Prep Time 15 minutes
Cook Time 31 minutes
Total Time 46 minutes
Servings 4
Calories 2125 kcal

Ingredients
  

  • 1.75 cups rolled oats (old-fashioned oats, not instant)
  • 3/4 tsp cinnamon (freshly ground for more flavor)
  • 3/4 cup monk fruit sweetener (I use Lakanto brand for consistent results)
  • 1 cup unsalted butter (softened to room temperature)
  • 3/4 cup raisins (plump them in warm water for 5 minutes if preferred for extra moisture)
  • 1/2 tsp salt
  • 2 eggs
  • 1/2 tsp baking soda
  • 1 tsp vanilla extract (pure vanilla preferred for best flavor)
  • 1 cup whole wheat flour

Instructions
 

  • Gather all ingredients and allow the butter to soften to room temperature—this is crucial for incorporating air into the dough, which creates a better texture. In a large mixing bowl, cream together the softened butter and monk fruit sweetener for 3-4 minutes, beating until the mixture is light, fluffy, and pale in color. This creaming process incorporates air bubbles that help the cookies rise and develop a tender crumb. While the butter mixture comes together, you can optionally plump the raisins by soaking them in warm water for 5 minutes to enhance their moisture and sweetness in the final cookies.
  • Add the eggs to the creamed butter mixture one at a time, mixing well after each addition to fully incorporate before adding the next egg.
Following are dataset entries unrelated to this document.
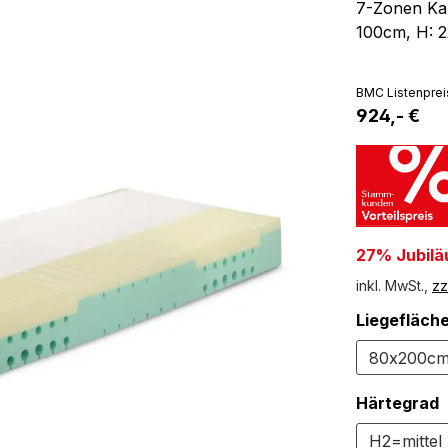
7-Zonen Kal
100cm, H: 
BMC Listenprei
924,- €
27% Jubilä
inkl. MwSt.,
zz
Liegefläch
80x200c
Härtegrad
H2=mittel 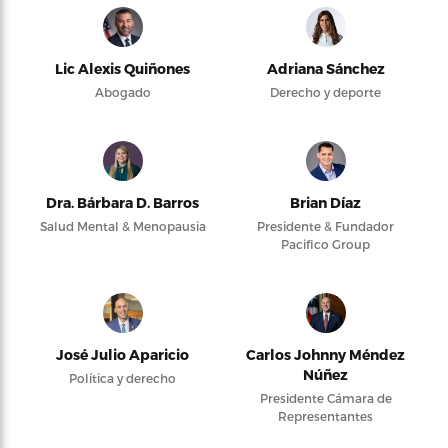
Lic Alexis Quiñones
Adriana Sánchez
Abogado
Derecho y deporte
Dra. Bárbara D. Barros
Brian Díaz
Salud Mental & Menopausia
Presidente & Fundador
Pacifico Group
José Julio Aparicio
Carlos Johnny Méndez
Núñez
Política y derecho
Presidente Cámara de
Representantes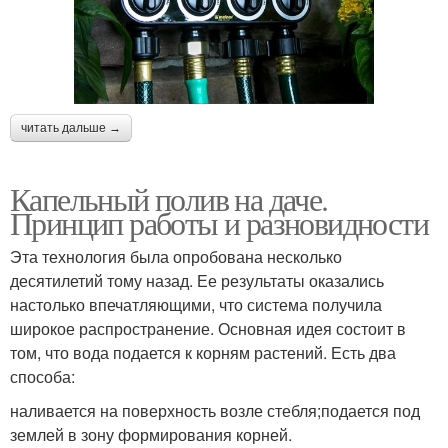
читать дальше →
Капельный полив на даче.
Принцип работы и разновидности
Эта технология была опробована несколько
десятилетий тому назад. Ее результаты оказались
настолько впечатляющими, что система получила
широкое распространение. Основная идея состоит в
том, что вода подается к корням растений. Есть два
способа:
наливается на поверхность возле стебля;подается под
землей в зону формирования корней.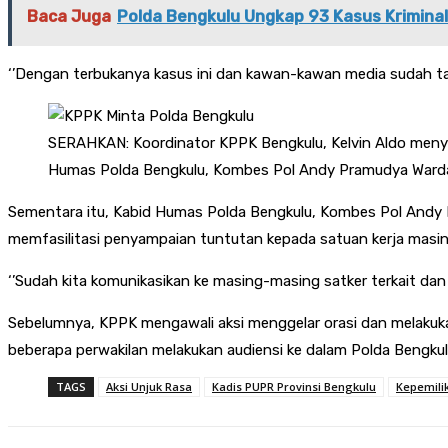
Baca Juga
Polda Bengkulu Ungkap 93 Kasus Krimina
‘’Dengan terbukanya kasus ini dan kawan-kawan media sudah tah
SERAHKAN: Koordinator KPPK Bengkulu, Kelvin Aldo meny
Humas Polda Bengkulu, Kombes Pol Andy Pramudya Wardan
Sementara itu, Kabid Humas Polda Bengkulu, Kombes Pol Andy 
memfasilitasi penyampaian tuntutan kepada satuan kerja masi
‘’Sudah kita komunikasikan ke masing-masing satker terkait da
Sebelumnya, KPPK mengawali aksi menggelar orasi dan melakukan
beberapa perwakilan melakukan audiensi ke dalam Polda Bengkul
TAGS
Aksi Unjuk Rasa
Kadis PUPR Provinsi Bengkulu
Kepemili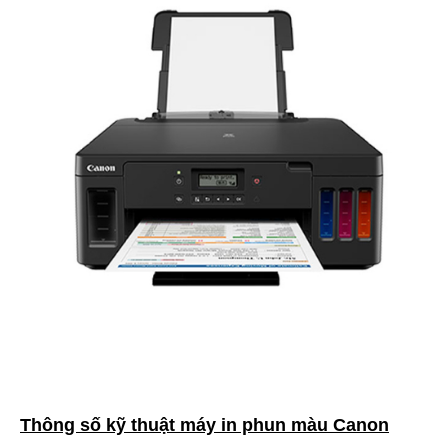
Thông số kỹ thuật máy in phun màu Canon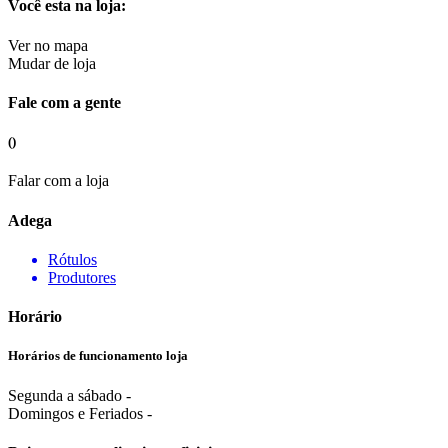
Você esta na loja:
Ver no mapa
Mudar de loja
Fale com a gente
()
Falar com a loja
Adega
Rótulos
Produtores
Horário
Horários de funcionamento loja
Segunda a sábado -
Domingos e Feriados -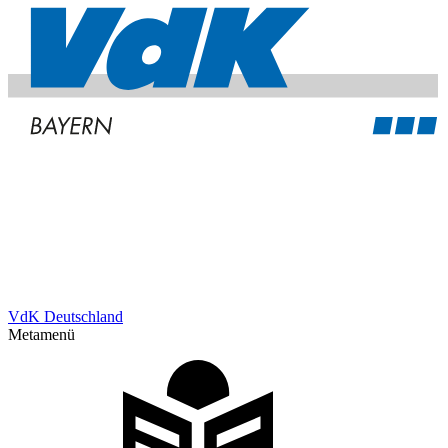
VdK Deutschland
Metamenü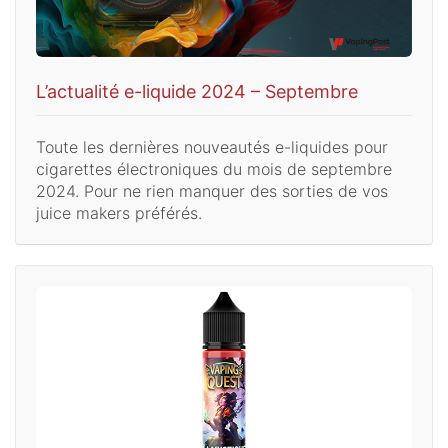
L’actualité e-liquide 2024 – Septembre
Toute les dernières nouveautés e-liquides pour
cigarettes électroniques du mois de septembre
2024. Pour ne rien manquer des sorties de vos
juice makers préférés.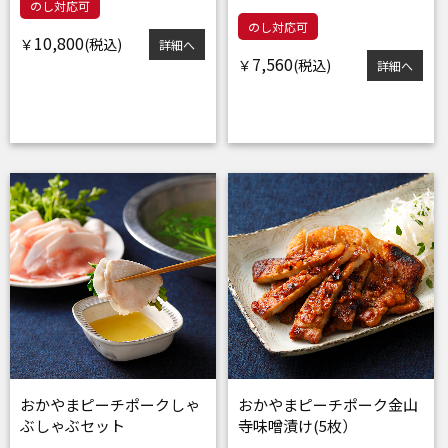
のし対応可
のし対応可
10,800
￥
詳細へ
7,560
￥
詳細へ
おかやまピーチポークしゃ
おかやまピーチポーク金山
ぶしゃぶセット
寺味噌漬け(5枚）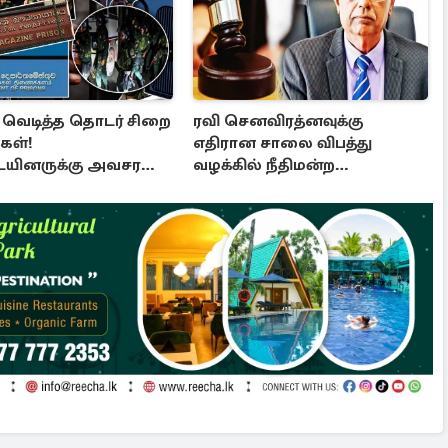
் வெடித்த தொடர் சிறை
ரவி செனவிரத்னவுக்கு
கள்!
எதிரான சாலை விபத்து
ையினருக்கு அவசர
வழக்கில் நீதிமன்ற
்தல்
இடைக்கால தடை உத்தரவு!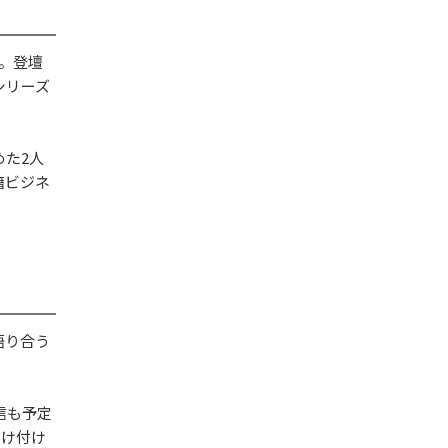
。登壇
シリーズ
めた2人
籍ビジネ
語り合う
信も予定
受け付け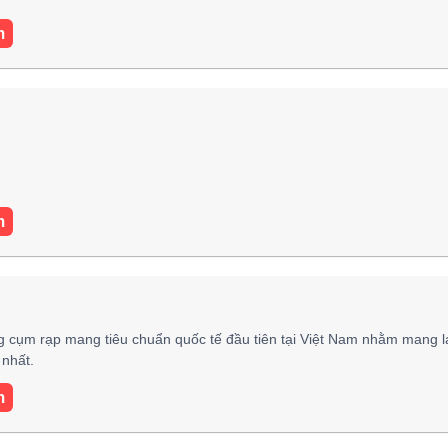
m
m
 cụm rạp mang tiêu chuẩn quốc tế đầu tiên tại Việt Nam nhằm mang l
nhất.
m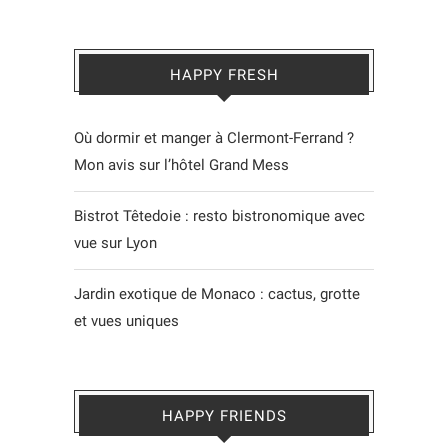
HAPPY FRESH
Où dormir et manger à Clermont-Ferrand ?
Mon avis sur l’hôtel Grand Mess
Bistrot Têtedoie : resto bistronomique avec
vue sur Lyon
Jardin exotique de Monaco : cactus, grotte
et vues uniques
HAPPY FRIENDS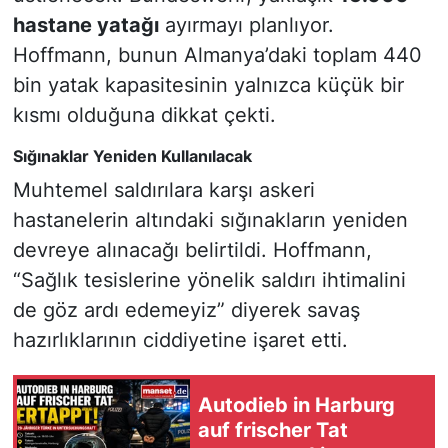
hastane yatağı
ayırmayı planlıyor.
Hoffmann, bunun Almanya’daki toplam 440
bin yatak kapasitesinin yalnızca küçük bir
kısmı olduğuna dikkat çekti.
Sığınaklar Yeniden Kullanılacak
Muhtemel saldırılara karşı askeri
hastanelerin altındaki sığınakların yeniden
devreye alınacağı belirtildi. Hoffmann,
“Sağlık tesislerine yönelik saldırı ihtimalini
de göz ardı edemeyiz” diyerek savaş
hazırlıklarının ciddiyetine işaret etti.
Autodieb in Harburg
auf frischer Tat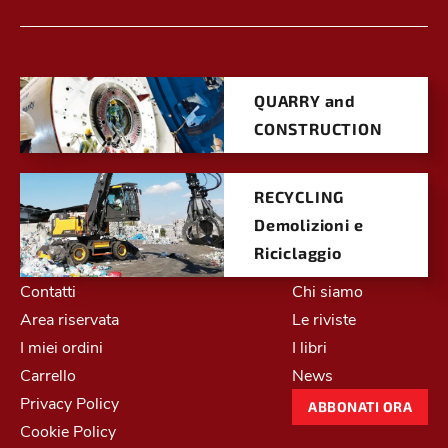
QUARRY and
CONSTRUCTION
RECYCLING
Demolizioni e
Riciclaggio
Contatti
Chi siamo
Area riservata
Le riviste
I miei ordini
I libri
Carrello
News
Privacy Policy
ABBONATI ORA
Cookie Policy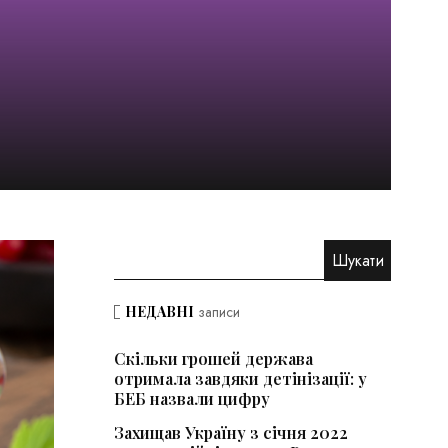
НЕДАВНІ
записи
Скільки грошей держава
отримала завдяки детінізації: у
БЕБ назвали цифру
Захищав Україну з січня 2022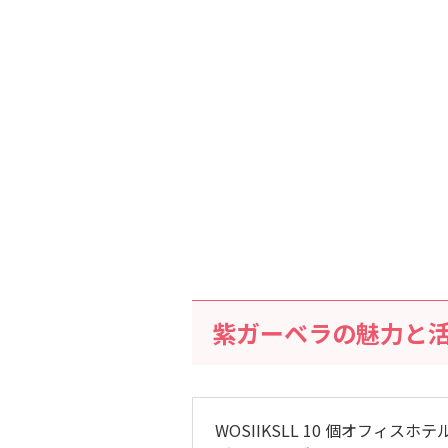
紫ガーベラの魅力と
WOSIIKSLL 10 個オフィ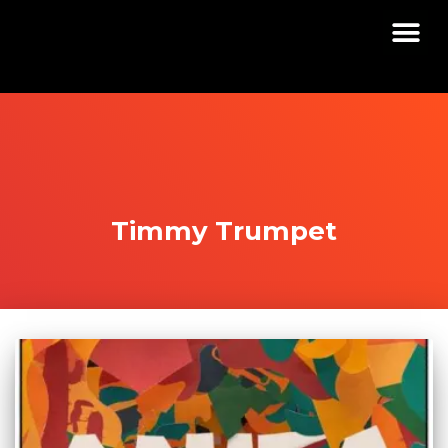
Timmy Trumpet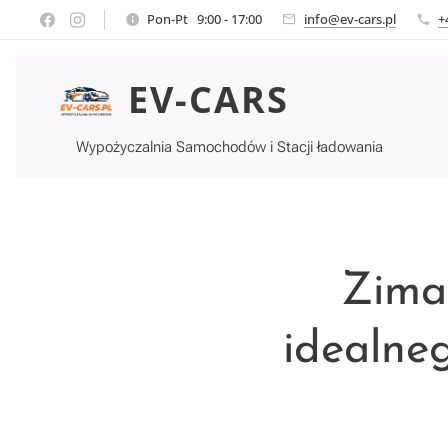
Pon-Pt 9:00 - 17:00
info@ev-cars.pl
+
EV-CARS
Wypożyczalnia Samochodów i Stacji ładowania
Zima
idealne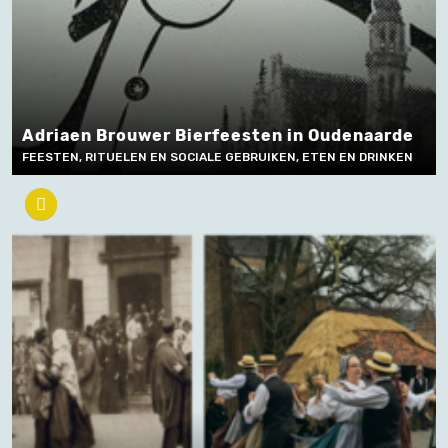
Adriaen Brouwer Bierfeesten in Oudenaarde
FEESTEN, RITUELEN EN SOCIALE GEBRUIKEN, ETEN EN DRINKEN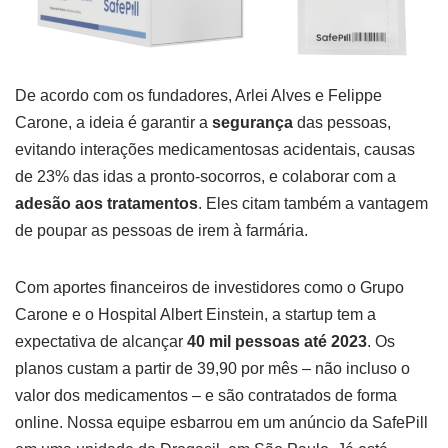
De acordo com os fundadores, Arlei Alves e Felippe
Carone, a ideia é garantir a
segurança
das pessoas,
evitando interações medicamentosas acidentais, causas
de 23% das idas a pronto-socorros, e colaborar com a
adesão aos tratamentos
. Eles citam também a vantagem
de poupar as pessoas de irem à farmária.
Com aportes financeiros de investidores como o Grupo
Carone e o Hospital Albert Einstein, a startup tem a
expectativa de alcançar
40 mil pessoas até 2023
. Os
planos custam a partir de 39,90 por mês – não incluso o
valor dos medicamentos – e são contratados de forma
online. Nossa equipe esbarrou em um anúncio da SafePill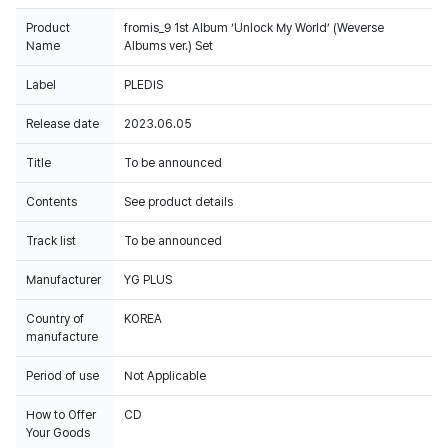
Product
fromis_9 1st Album ‘Unlock My World’ (Weverse
Name
Albums ver.) Set
Label
PLEDIS
Release date
2023.06.05
Title
To be announced
Contents
See product details
Track list
To be announced
Manufacturer
YG PLUS
Country of
KOREA
manufacture
Period of use
Not Applicable
How to Offer
CD
Your Goods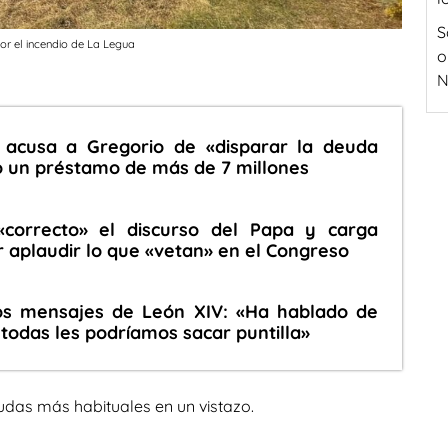
S
or el incendio de La Legua
o
N
 acusa a Gregorio de «disparar la deuda
o un préstamo de más de 7 millones
«correcto» el discurso del Papa y carga
r aplaudir lo que «vetan» en el Congreso
os mensajes de León XIV: «Ha hablado de
 todas les podríamos sacar puntilla»
udas más habituales en un vistazo.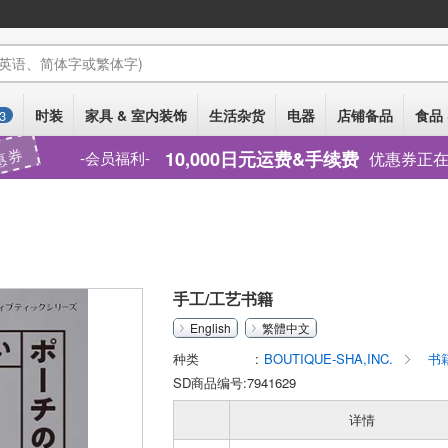
(英语、简体字或繁体字)
时装
家具 & 室内装饰
生活杂货
电器
店铺备品
食品 
3
惠券
10,000日元运费&手续费
优惠券正
会员福利
手工/工艺书籍
English
繁體中文
种类
BOUTIQUE-SHA,INC.
书
SD商品编号:7941629
详情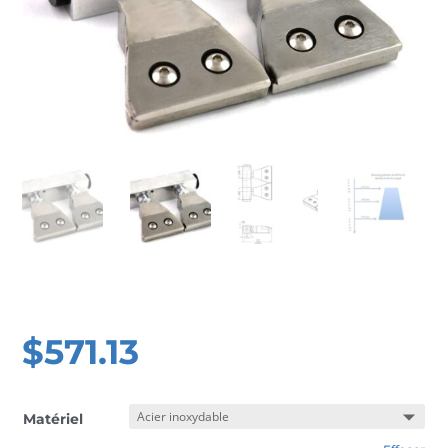
$
571.13
Matériel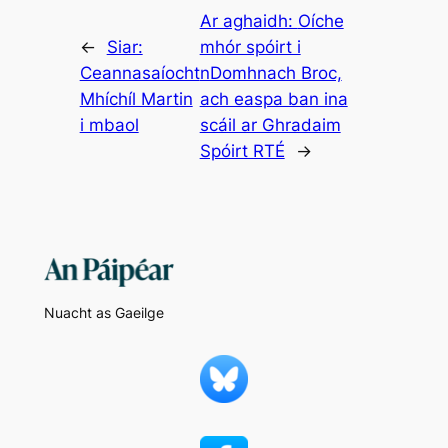
Ar aghaidh:
Oíche
←
Siar:
mhór spóirt i
Ceannasaíocht
nDomhnach Broc,
Mhíchíl Martin
ach easpa ban ina
i mbaol
scáil ar Ghradaim
Spóirt RTÉ
→
Nuacht as Gaeilge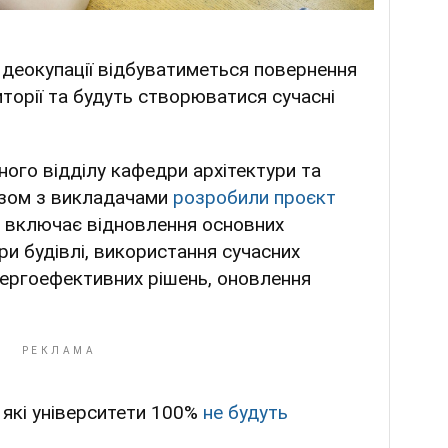
 деокупації відбуватиметься повернення
иторії та будуть створюватися сучасні
ого відділу кафедри архітектури та
зом з викладачами
розробили проєкт
 включає відновлення основних
ри будівлі, використання сучасних
нергоефективних рішень, оновлення
 які університети 100%
не будуть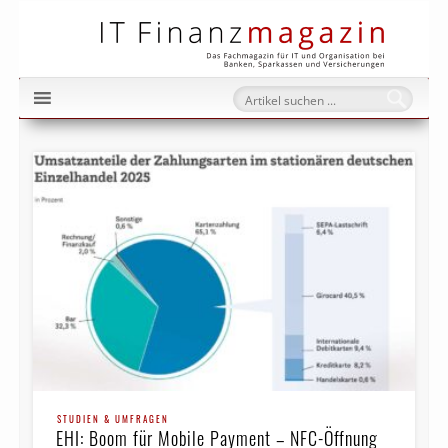
IT Fi
STUDIEN & UMFRAGEN
EHI: Boom für Mobile Payment – NFC-Öffnung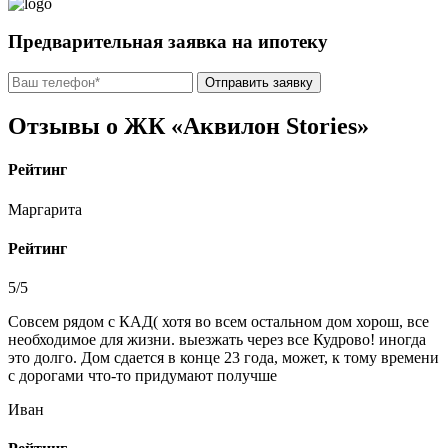
Предварительная заявка на ипотеку
Отправить заявку
Отзывы о ЖК «Аквилон Stories»
Рейтинг
Маргарита
Рейтинг
5/5
Совсем рядом с КАД( хотя во всем остальном дом хорош, все
необходимое для жизни. выезжать через все Кудрово! иногда
это долго. Дом сдается в конце 23 года, может, к тому времени
с дорогами что-то придумают получше
Иван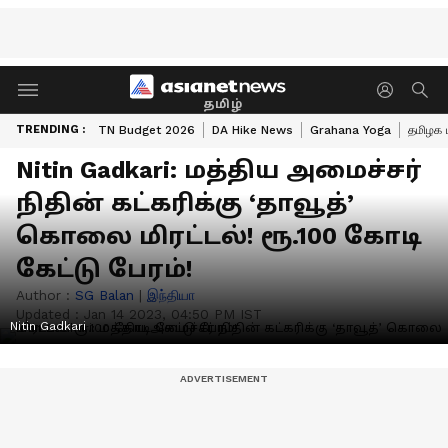
தமிழ்
TRENDING :
TN Budget 2026
DA Hike News
Grahana Yoga
தமிழக 
Nitin Gadkari: மத்திய அமைச்சர்
நிதின் கட்கரிக்கு ‘தாவூத்’
கொலை மிரட்டல்! ரூ.100 கோடி
கேட்டு பேரம்!
Author :
SG Balan
|
இந்தியா
Updated :
Jan 14 2023, 04:50 PM IST
Nitin Gadkari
This gradual incorporation prevents the mixture from becoming curdled or separated. Once both eggs are fully combined, add the pure vanilla extract and mix until the wet base is smooth and homogeneous. I find that pausing between each egg addition ensures better emulsification, which gives the cookies a more tender, even crumb.
  • While the wet mixture rests, whisk together the whole wheat flour, baking soda, salt, and freshly ground cinnamon in a separate bowl. Sifting or whisking these dry ingredients together ensures even distribution of the leavening agent and spices throughout the dough, preventing pockets of baking soda that could create an unpleasant flavor or texture. I always use freshly ground cinnamon rather than pre-ground—the aromatic difference is noticeable and elevates the entire cookie.
  • Pour the dry ingredient mixture from Step 3 into the wet base from Step 2 and fold gently until just combined—avoid overmixing, which can develop gluten and create tough cookies. Once the flour mixture is incorporated, fold in the rolled oats and raisins (drained if you soaked them), stirring just until evenly distributed throughout the dough. The dough should come together without any visible streaks of flour.
  • Cover the dough with plastic wrap and refrigerate for 30 minutes—this resting period allows the flavors to meld and helps the dough firm up, making it easier to portion and shape. While the dough chills, preheat your oven to 330°F and line a baking sheet with parchment paper. The lower temperature (compared to traditional cookie recipes) works well with monk fruit sweetener, which can brown quickly; this gentler heat ensures even baking without over-browning the edges.
  • Remove the chilled dough from the refrigerator and scoop portions using a cookie scoop or spoon, rolling each portion gently into a ball between your palms. Place the balls on the prepared baking sheet, spacing them about 2 inches apart, then flatten each one slightly with the bottom of a glass or your hand—this helps them bake more evenly and develop a pleasant texture. Bake for 8-10 minutes, until the edges are set but the centers still appear slightly underdone; they will continue to firm up as they cool.
  • Remove the baking sheet from the oven and allow the cookies to cool on the sheet for 5 minutes before transferring them to a wire rack to cool completely. This brief rest on the hot pan allows them to set gently without hardening too quickly, ensuring a tender interior with slightly crisp edges.

Disclaimer: Our editorial team has used AI to create or enhance parts of this article. All content has been fact-checked by our team to ensure accuracy.